Task directions – Your output should be the line with "特集 (235, 2377)" and all following lines of the data below, through the end, repeated exactly.

Source data
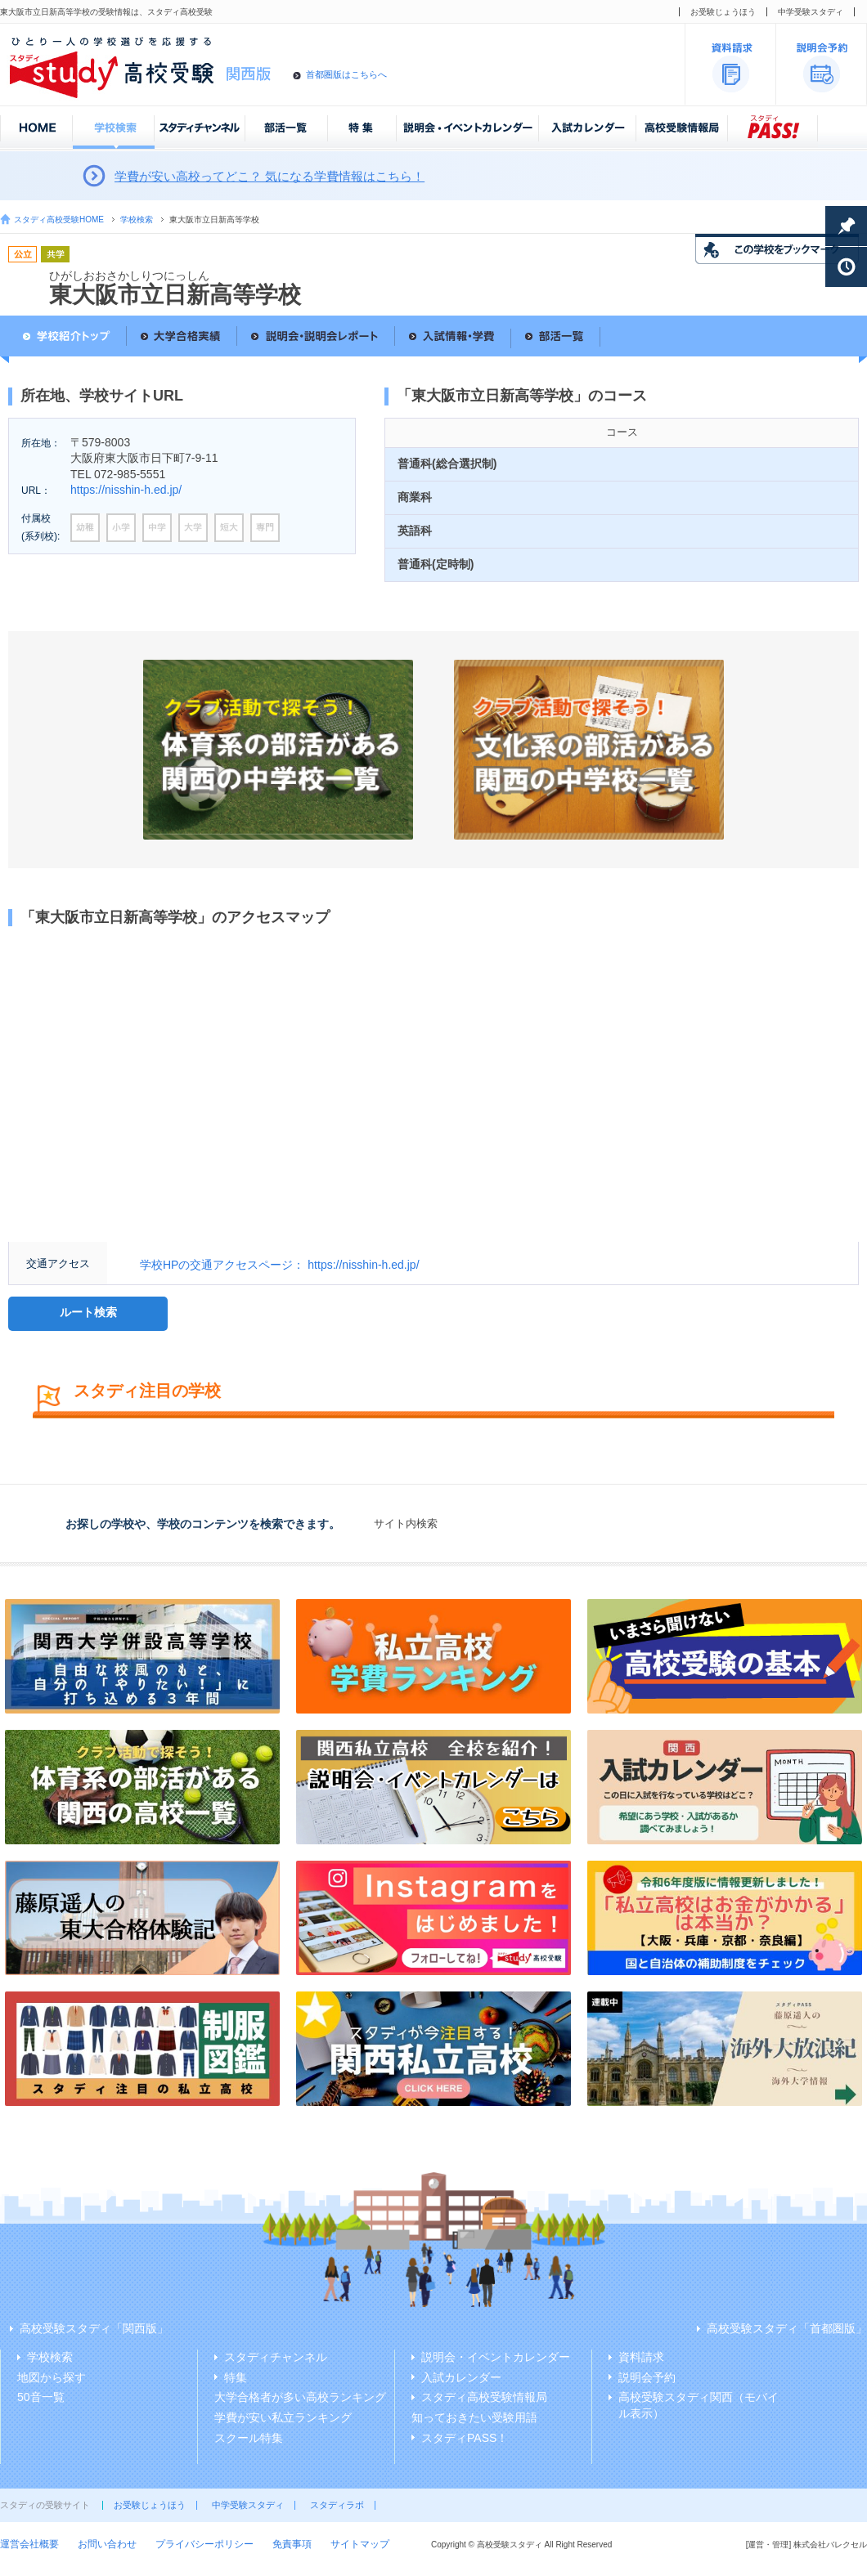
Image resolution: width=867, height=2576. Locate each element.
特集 (235, 2377)
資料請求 (641, 2356)
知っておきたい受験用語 (474, 2417)
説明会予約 (647, 2377)
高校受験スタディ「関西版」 (94, 2328)
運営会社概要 (29, 2544)
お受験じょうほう (723, 11)
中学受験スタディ (810, 11)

Task solution –
特集 (235, 2377)
資料請求 (641, 2356)
知っておきたい受験用語 (474, 2417)
説明会予約 (647, 2377)
高校受験スタディ「関西版」 (94, 2328)
運営会社概要 (29, 2544)
お受験じょうほう (723, 11)
中学受験スタディ (810, 11)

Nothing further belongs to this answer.